Fire officials warn residents to clean, inspect chimneys

By Josh Harvison - bio | email

JONESBORO, AR (KAIT) – Officials with the Jonesboro Fire Department told Region 8 News more people need to be aware of dangers associated with chimney fires. Firefighters responded to two fires Tuesday night because of faulty chimneys. JFD responded to a call at 3300 Candlewood at 7:56 p.m. Tuesday. Three minutes later, firefighters were called to 312 Huntcliff.

"Two of the fires were directly related to the chimney themselves," said Alan Dunn, Station One Battalion Chief.

Dunn said both structures were damaged, but no one was injured. Dunn said chimney fires aren't uncommon.

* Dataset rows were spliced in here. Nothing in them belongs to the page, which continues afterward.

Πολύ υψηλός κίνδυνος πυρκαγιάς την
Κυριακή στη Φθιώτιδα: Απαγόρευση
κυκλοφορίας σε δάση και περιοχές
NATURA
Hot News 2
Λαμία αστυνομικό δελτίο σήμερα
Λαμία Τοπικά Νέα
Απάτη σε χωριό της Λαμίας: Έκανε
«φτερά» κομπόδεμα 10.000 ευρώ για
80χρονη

"A lot of the problems are a lack of maintenance. A chimney requires maintenance just like your automobile or your heating and air unit in your home," said Dunn.

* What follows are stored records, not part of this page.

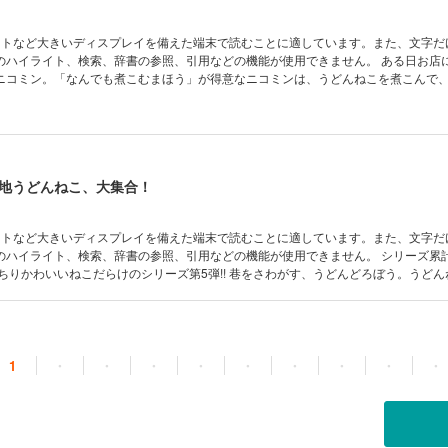
ットなど大きいディスプレイを備えた端末で読むことに適しています。また、文字だ
イライト、検索、辞書の参照、引用などの機能が使用できません。 ある日お店にやって来
ニコミン。「なんでも煮こむまほう」が得意なニコミンは、うどんねこを煮こんで
います。まほうに感動したうどんねこは、弟子にしてほしいとたのみますが、ニコ
。今度の学校の発表会も不安なようです。すると、うどんねこがある秘策をひらめ
笑えて、とってもうみゃ～な、親子に大人気のシリーズ第4弾!!
地うどんねこ、大集合！
ットなど大きいディスプレイを備えた端末で読むことに適しています。また、文字だ
ライト、検索、辞書の参照、引用などの機能が使用できません。 シリーズ累計11万部突
こだらけのシリーズ第5弾!! 巷をさわがす、うどんどろぼう。うどんねこは、
うを捕まえようと、謎の人物によびだされ、東京へ向かいます。すると、そこには
が！ みんなあつまって、いったい何が起きるんでしょうか!? シリーズ最大のス
どんねこズ”が大活躍の第5弾！
1
・
・
・
・
・
・
・
・
・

Dunn said other cities have reported chimney fires. Scott Baltz, Pocahontas Fire Chief, told Region 8 News his department responded to three residential fires three consecutive nights in early February. He said two of those fires were because of faulty chimneys.

"Sometimes you could have a chimney fire and may not even realize it. You may hear something and not really know what it is, and by the time you recognize what it is, the chimney has already burnt out," said Dunn. "Some people think or believe that if you have chimney fire, that it cleans the chimney out. In reality, while it may burn creosote up, but that creosote is, the remnants of it are still in the chimney so you need to have it cleaned and inspected."

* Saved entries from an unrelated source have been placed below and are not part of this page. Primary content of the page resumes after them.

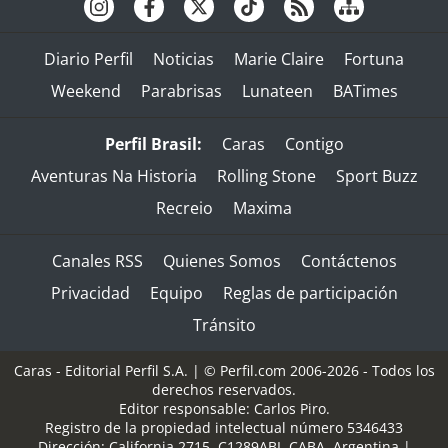
Diario Perfil
Noticias
Marie Claire
Fortuna
Weekend
Parabrisas
Lunateen
BATimes
Perfil Brasil:
Caras
Contigo
Aventuras Na Historia
Rolling Stone
Sport Buzz
Recreio
Maxima
Canales RSS
Quienes Somos
Contáctenos
Privacidad
Equipo
Reglas de participación
Tránsito
Caras - Editorial Perfil S.A.
| © Perfil.com 2006-2026 - Todos los
derechos reservados.
Editor responsable: Carlos Piro.
Registro de la propiedad intelectual número 5346433
Dirección:
California 2715
,
C1289ABI
,
CABA, Argentina
|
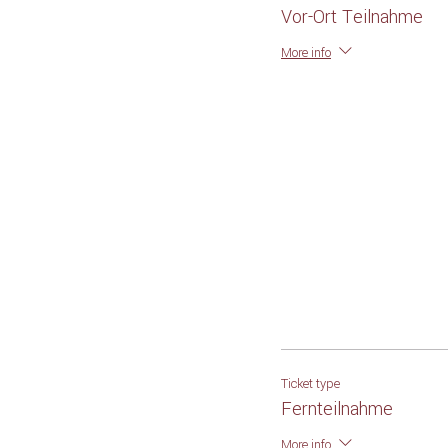
Vor-Ort Teilnahme
More info
Ticket type
Fernteilnahme
More info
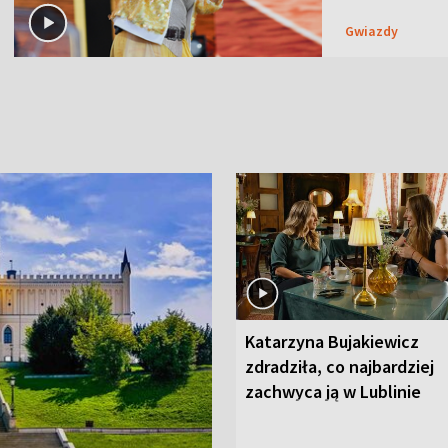
Gwiazdy
Katarzyna Bujakiewicz
zdradziła, co najbardziej
zachwyca ją w Lublinie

According to the U.S. Department of Homeland Security Fire Administration Office, more than one-third of Americans use fireplaces and wood stoves as primary heat sources in their homes. The USFA concludes 36% of residential home fires in rural areas per year are due to heating sources.

"A lot of times what causes a chimney fire is people will put a cardboard box or paper inside the fireplace and the flames get carried up into the chimney and it ignites the creosote that's inside the chimney," said Dunn.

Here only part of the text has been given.